Un benvenuto su Music.it ai Flic Floc, ovvero Davide Porcelli e Ilaria Righi! Ciao ragazzi, cominciamo con la nostra domanda di rito: ci raccontate un episodio significativo, vissuto durante la vostra carriera musicale, che non avete mai rivelato ad anima viva?
Nulla di scandaloso, in realtà. Segretamente ci piace campionare ogni suono strano che per noi è interessante. È così che è nata “Login”, la prima traccia del nostro cd. Il suono della finestra del nostro studio era troppo interessante per non essere inserito in questa traccia. Ora avete un motivo in più per ascoltare il cd!

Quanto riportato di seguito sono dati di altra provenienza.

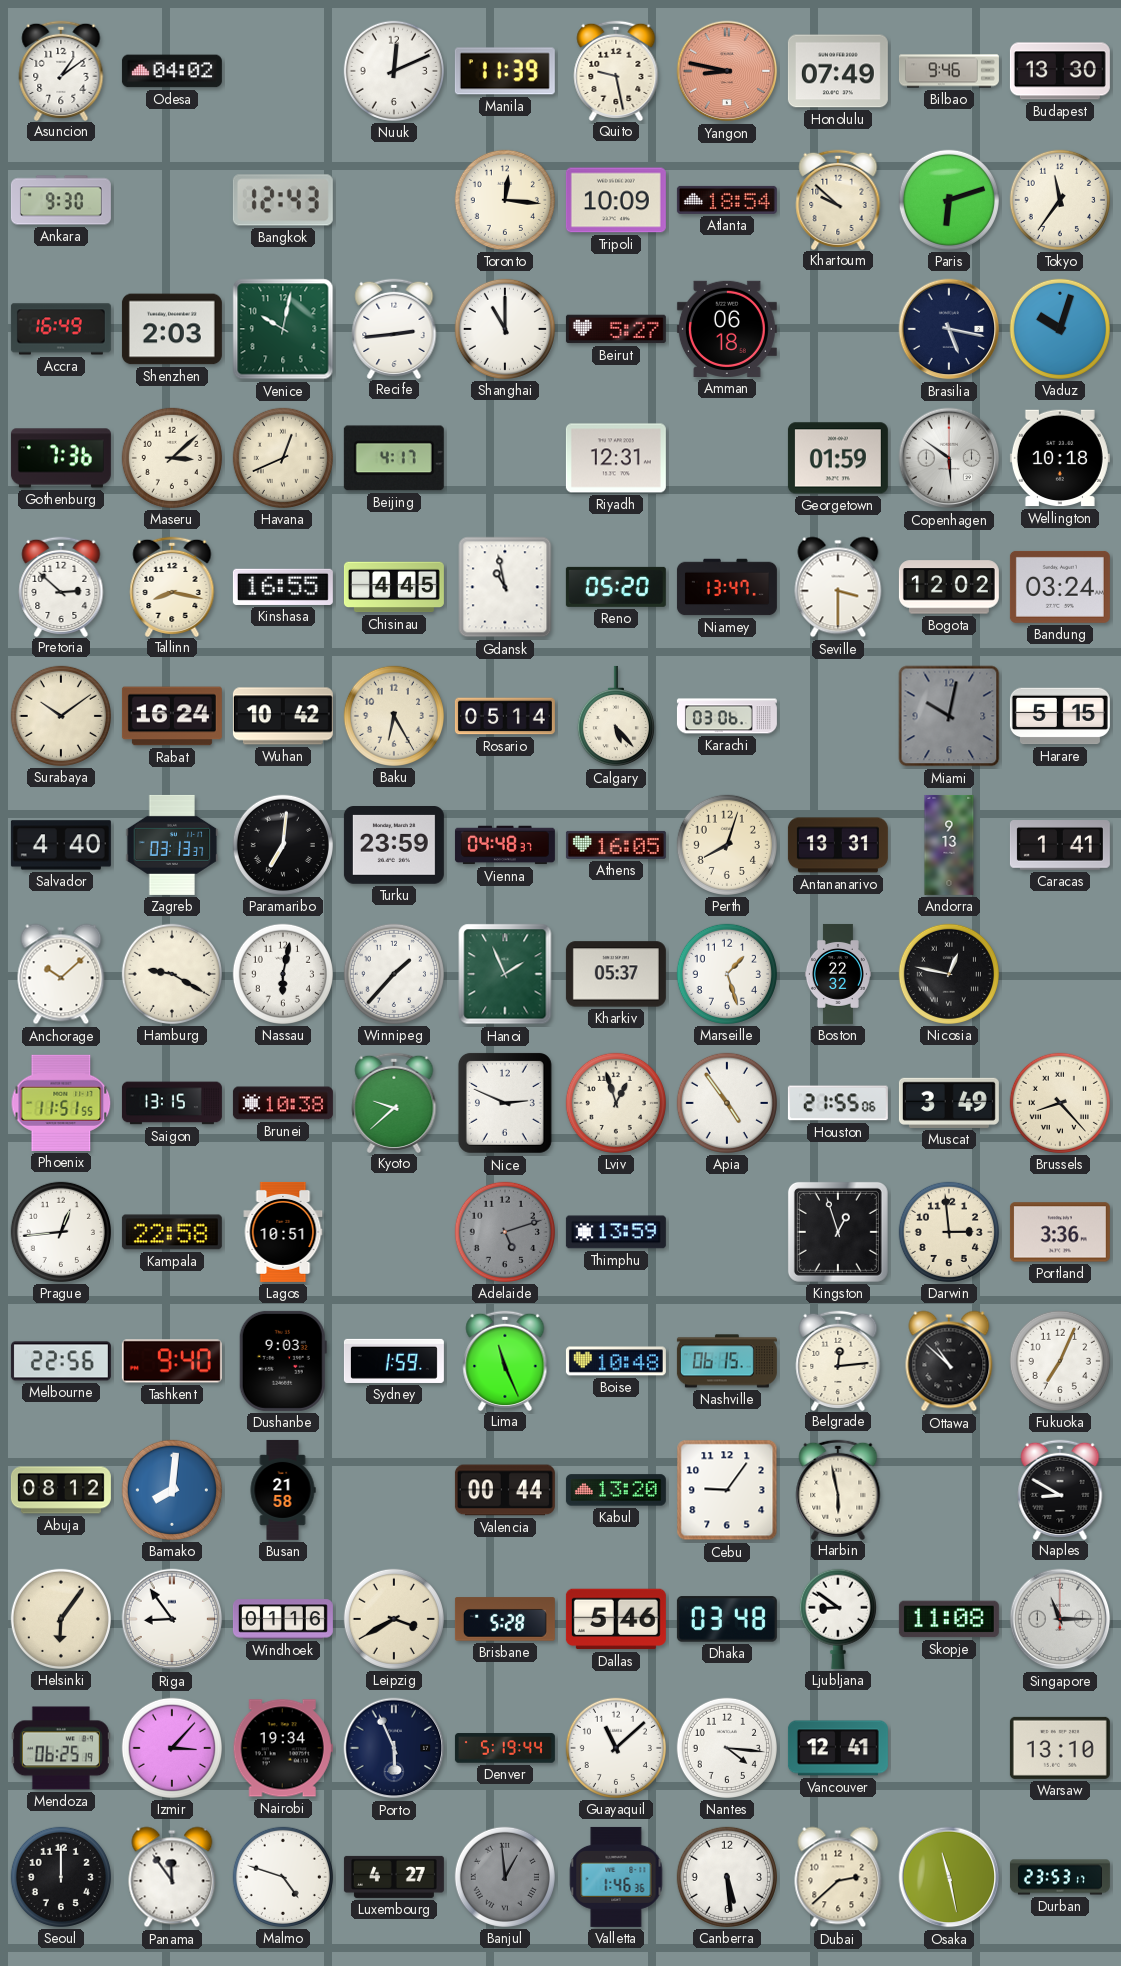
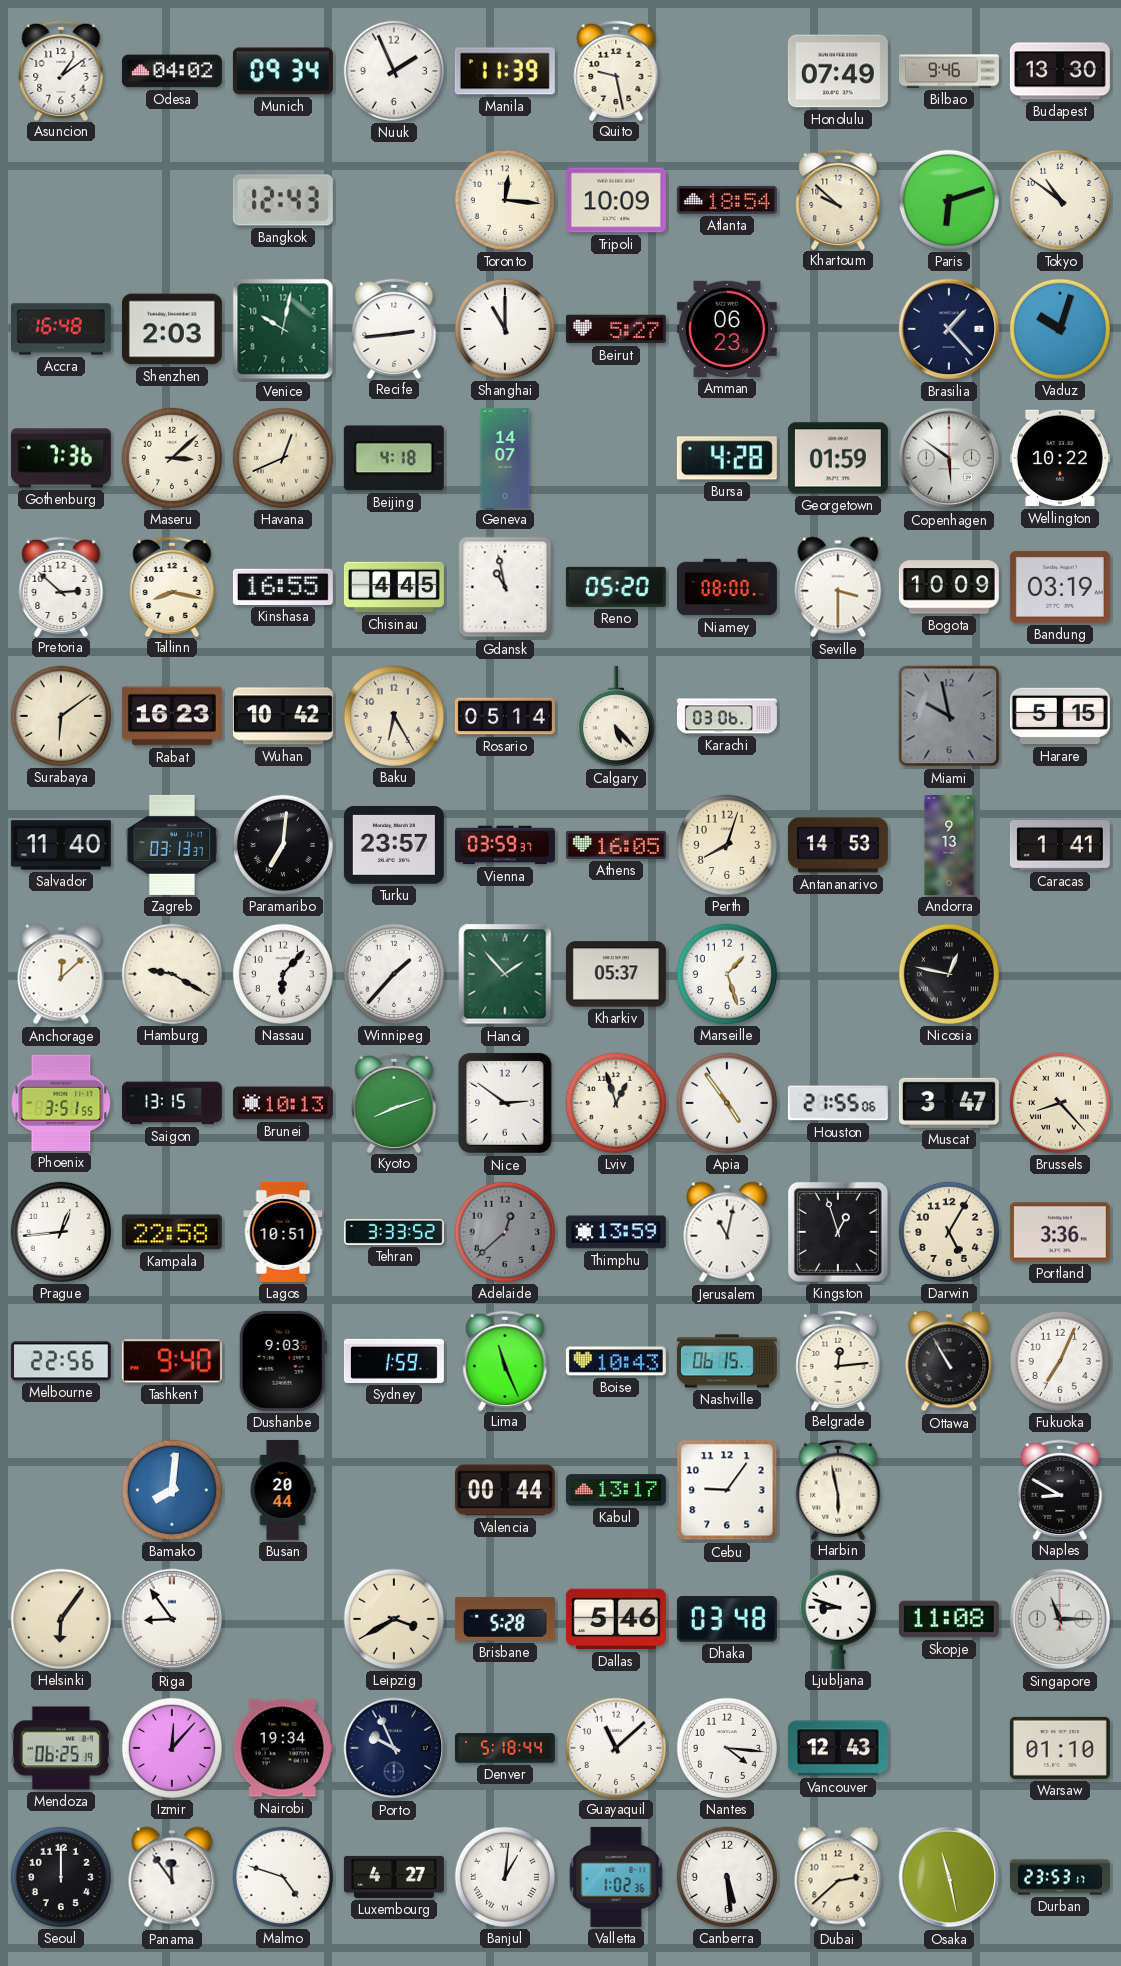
Munich: none -> 09:34
Nuuk: 12:11 -> 1:56
Yangon: 8:47 -> none
Ankara: 9:30 -> none
Tokyo: 11:36 -> 10:51
Accra: 16:49 -> 16:48
Amman: 06:18 -> 06:23
Brasilia: 5:17 -> 1:23
Beijing: 4:17 -> 4:18
Geneva: none -> 14:07
Riyadh: 12:31 -> none
Bursa: none -> 4:28
Wellington: 10:18 -> 10:22
Niamey: 13:47 -> 08:00
Bogota: 12:02 -> 10:09
Bandung: 03:24 -> 03:19
Surabaya: 10:09 -> 6:09
Rabat: 16:24 -> 16:23
Miami: 10:02 -> 9:58
Salvador: 4:40 -> 11:40
Turku: 23:59 -> 23:57
Vienna: 04:48 -> 03:59
Antananarivo: 13:31 -> 14:53
Anchorage: 10:08 -> 12:08
Nassau: 6:02 -> 6:07
Hanoi: 1:56 -> 1:53
Boston: 22:32 -> none
Phoenix: 11:51 -> 3:51
Brunei: 10:38 -> 10:13
Kyoto: 9:38 -> 8:12
Nice: 2:49 -> 2:51
Muscat: 3:49 -> 3:47
Tehran: none -> 3:33
Adelaide: 5:12 -> 12:38
Jerusalem: none -> 11:02
Darwin: 2:59 -> 5:05
Boise: 10:48 -> 10:43
Ottawa: 10:52 -> 10:55
Abuja: 08:12 -> none
Busan: 21:58 -> 20:44
Kabul: 13:20 -> 13:17
Windhoek: 01:16 -> none
Ljubljana: 8:51 -> 8:48
Izmir: 3:07 -> 12:07
Porto: 5:56 -> 9:56
Denver: 5:19 -> 5:18
Vancouver: 12:41 -> 12:43
Warsaw: 13:10 -> 01:10
Banjul: 12:59 -> 1:01
Banjul dial: grey -> white
Valletta: 1:46 -> 1:02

Ascoltando il vostro singolo, “Fuoco”, uscito il 3 maggio, ho avuto l’impressione di ascoltare un brano prodotto dai Baustelle e da Franco Battiato. Direste che hanno influenzato la vostra produzione?
Non così tanto come si può pensare. Certo, sono artisti che fanno parte del nostro bagaglio musicale, ma è più un’affinità che un’influenza. La vocalità di Davide può ricordare Franco Battiato poiché entrambi possiedono una naturale morbidezza vocale.
La produzione dei Baustelle può essere affine alla nostra per la presenza della componente elettronica, o per la presenza della mano e della mente di Jacopo Gobber, che ha curato insieme a noi gli arrangiamenti. Sentiamo molto complementari I Baustelle e Jacopo Gobber.
Il fuoco è un elemento spesso associato alla distruzione, ma anche alla vitalità, alla creatività, alla passione. A quale immagine sono più affini i Flic Floc?
“Fuoco” per noi è un inno alla creatività. Rimane comunque un elemento che dà la vita, ma che può anche distruggere. Ma forse va bene così, va bene che sia un elemento “tiranno”. Per la creazione si può andare nel panico, non trovare subito le idee giuste, ci si può allontanare dagli altri per seguire la propria vocazione. La creazione richiede molto, ma una volta acceso quel fuoco non si può più farne a meno. Basta essere cauti, perché il fuoco può bruciare, ma non per questo vuol dire che sia una condanna a morte. Anche P!nk in “Try” dovrebbe essere d’accordo con noi.
Come si è instaurata la vostra alchimia musicale?
Abbiamo parlato di musica fin dal nostro primo incontro. Ovviamente anche l’ambiente circostante ha aiutato parecchio, visto che ci siamo conosciuti in conservatorio. Ma, al di là di questo, abbiamo sentito fin da subito quell’alchimia che ci avrebbe portato a far nascere il progetto Flic Floc. Tra di noi c’è sempre stato quel bisogno di confronto, di conferma da parte dell’altro. Amiamo lavorare insieme, da sempre. E sappiamo molto bene che l’unione fa la forza.
Ci anticipate qualcosa sul vostro nuovo disco?
Il nostro disco è una raccolta ordinata di sensazioni nate cronologicamente in diversi momenti. Abbiamo parlato di creatività, del bisogno di riposo, delle nostalgie, delle voglie infantili, dell’innamoramento, dell’intimità e dell’arrabbiatura. Tutti questi sono sentimenti universali, quindi i testi non dovrebbero risentire del passare del tempo. Sempre con Jacopo Gobber, abbiamo cercato di creare la veste più adatta per ogni canzone, per accentuare le caratteristiche del testo e soprattutto la sensazione scaturita da esso.
Se la vostra musica fosse una forma geometrica, quale sarebbe?
Con il vero spirito da Flic Floc, abbiamo pensato contemporaneamente ad un triangolo.
Con chi vi piacerebbe condividere il palco, in un futuro non troppo lontano?
Jacopo Gobber, ovviamente. Siamo d’accordo anche su questo.
Ringraziamo i Flic Floc per il tempo che ci avete concesso. C’è qualcos’altro che volete aggiungere?
Ringraziamo innanzitutto voi per averci dato la possibilità di dare dei dettagli in più sul nostro progetto. Volevamo anche ringraziare tutte quelle persone che continuano a credere in noi. E un ultimo grazie a chi ci sta scoprendo leggendo questa intervista.